Lorsque ce schéma est respecté -ne serait-ce que formellement-, le statut de mandataire bénévole est plutôt sécurisant pour les membres du bureau : sous réserve de respecter scrupuleusement l’objet associatif, le dirigeant bénévole dégage sa responsabilité personnelle (pour l’essentiel) en rendant compte régulièrement de sa gestion et en obtenant quitus de la part de son mandataire. C’est finalement très simple et plutôt confortable (on se demande pourquoi on en fait tout un foin…).

En revanche, lorsque l’association ne réunit pas ses adhérents, la situation juridique des dirigeants peut devenir rapidement inconfortable. Qu’ils débordent un tant soit peu de l’objet associatif et on leur reprochera d’avoir agi pour leur compte, non plus comme mandataires de l’association.

La requalification en société de fait, sanction de la confiscation des pouvoirs

Lorsque les statuts prévoient une AG mais que les dirigeants ne se prêtent plus au rendez-vous annuel avec la collectivité associative, ils confisquent le pouvoir au sein de la structure ; ils se comportent en maîtres de l’association. Évidemment, cela modifie le régime de leur responsabilité ; la théorie du mandat n’est plus applicable et cela ouvre la porte à une requalification de la structure. L’association 1901 ne fonctionnant pas conformément à ses statuts, les juges sont en droit de considérer qu’il s’agit plutôt d’une société de fait entre les dirigeants.

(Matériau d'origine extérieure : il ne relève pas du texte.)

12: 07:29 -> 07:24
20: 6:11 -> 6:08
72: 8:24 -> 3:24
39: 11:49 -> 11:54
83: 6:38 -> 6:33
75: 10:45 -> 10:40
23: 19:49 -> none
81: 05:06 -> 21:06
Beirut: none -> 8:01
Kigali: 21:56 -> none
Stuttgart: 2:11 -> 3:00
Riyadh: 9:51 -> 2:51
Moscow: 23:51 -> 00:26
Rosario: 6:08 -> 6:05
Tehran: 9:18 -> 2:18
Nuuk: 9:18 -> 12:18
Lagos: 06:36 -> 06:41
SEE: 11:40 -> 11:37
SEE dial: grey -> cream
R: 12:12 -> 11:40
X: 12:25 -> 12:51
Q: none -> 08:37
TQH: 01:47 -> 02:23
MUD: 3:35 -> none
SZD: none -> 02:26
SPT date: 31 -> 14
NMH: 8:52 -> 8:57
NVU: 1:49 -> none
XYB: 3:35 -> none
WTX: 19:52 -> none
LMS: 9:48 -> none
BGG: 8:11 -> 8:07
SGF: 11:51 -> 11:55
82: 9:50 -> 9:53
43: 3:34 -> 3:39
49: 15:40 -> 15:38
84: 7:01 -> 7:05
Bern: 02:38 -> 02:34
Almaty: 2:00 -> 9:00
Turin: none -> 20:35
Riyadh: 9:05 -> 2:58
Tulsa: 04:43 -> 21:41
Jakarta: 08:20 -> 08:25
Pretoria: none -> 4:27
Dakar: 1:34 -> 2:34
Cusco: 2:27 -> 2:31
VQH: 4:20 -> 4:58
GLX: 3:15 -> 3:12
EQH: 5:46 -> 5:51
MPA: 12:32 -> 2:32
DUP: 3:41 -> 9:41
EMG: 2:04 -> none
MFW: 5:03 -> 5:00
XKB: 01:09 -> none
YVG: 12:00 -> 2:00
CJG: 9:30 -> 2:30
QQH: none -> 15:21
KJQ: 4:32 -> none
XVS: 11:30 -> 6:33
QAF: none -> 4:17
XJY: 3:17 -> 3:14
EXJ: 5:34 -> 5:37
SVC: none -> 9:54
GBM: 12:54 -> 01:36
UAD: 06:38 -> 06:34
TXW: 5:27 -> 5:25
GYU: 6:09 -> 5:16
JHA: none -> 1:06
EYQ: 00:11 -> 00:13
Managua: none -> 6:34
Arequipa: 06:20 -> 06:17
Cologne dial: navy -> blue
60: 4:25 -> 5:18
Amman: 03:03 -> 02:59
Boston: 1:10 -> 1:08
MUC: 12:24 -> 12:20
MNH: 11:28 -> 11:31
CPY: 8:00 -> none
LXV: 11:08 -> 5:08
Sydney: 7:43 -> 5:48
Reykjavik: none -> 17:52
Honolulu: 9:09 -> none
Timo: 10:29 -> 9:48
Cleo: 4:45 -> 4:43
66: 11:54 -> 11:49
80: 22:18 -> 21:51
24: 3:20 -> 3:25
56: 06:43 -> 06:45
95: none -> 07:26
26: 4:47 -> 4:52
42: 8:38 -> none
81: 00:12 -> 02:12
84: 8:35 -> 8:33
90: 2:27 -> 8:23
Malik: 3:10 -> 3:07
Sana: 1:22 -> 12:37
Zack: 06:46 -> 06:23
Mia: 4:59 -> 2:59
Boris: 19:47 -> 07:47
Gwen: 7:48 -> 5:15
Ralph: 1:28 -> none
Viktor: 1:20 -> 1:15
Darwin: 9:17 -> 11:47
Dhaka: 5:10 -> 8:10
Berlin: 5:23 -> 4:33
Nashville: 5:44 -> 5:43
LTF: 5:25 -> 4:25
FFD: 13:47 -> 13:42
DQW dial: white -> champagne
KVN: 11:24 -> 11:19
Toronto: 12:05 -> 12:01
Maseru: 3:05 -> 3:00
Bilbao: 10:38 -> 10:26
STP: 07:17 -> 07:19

Cela entraîne un risque de mise en jeu de la responsabilité personnelle, y compris financière, des dirigeants élus et des cadres salariés.

Pour toutes ces raisons, la tenue de l’assemblée générale annuelle doit être vue dans une association 1901 comme relevant de la plus impérieuse nécessité. Il n’est donc pas de plus grave dérive institutionnelle que lorsque les dirigeants ne rendent plus de comptes, organisent l’opacité de leur fonctionnement et confisquent le projet associatif en privant les membres de tout droit de regard et de contrôle.

Pour nos modèles de statuts prêts à l’emploi, nous n’avons pas voulu vous faire prendre de risques. S’il est techniquement possible de se passer d’assemblée générale et d’organiser de manière non démocratique l’exercice du pouvoir, nous n’avons pas voulu emprunter cette voie qui demande une certaine expertise juridique pour la rédaction des statuts.

Deux manières de fonctionner en AG conformes à la loi de 1901

Dans nos modèles de statuts prêts à l’emploi, nous vous proposons deux manières de faire fonctionner l’assemblée générale, le mode citoyen et le mode collégial, qui vous permettent d’organiser la gouvernance de votre association sans prendre de risques avec les grands principes de la loi de 1901.

Dans le modèle citoyen -qui correspond peu ou prou aux statuts de préfecture-, l’assemblée générale est souveraine pour nommer et révoquer les dirigeants ; elle fonctionne sur un modèle démocratique et républicain, chaque membre disposant d’un droit de vote à l’assemblée générale.

Le modèle collégial consiste à organiser l’assemblée en différents groupes qui devront composer pour choisir leurs dirigeants et faire fonctionner la structure. L’association collégiale connaît un fonctionnement plus subtil, cherchant à ménager des équilibres entre les parties prenantes, au-delà de leur représentation numérique.

On peut prévoir à l’avance dans les statuts les principes de fonctionnement de l’AG et renvoyer au règlement intérieur pour les détails.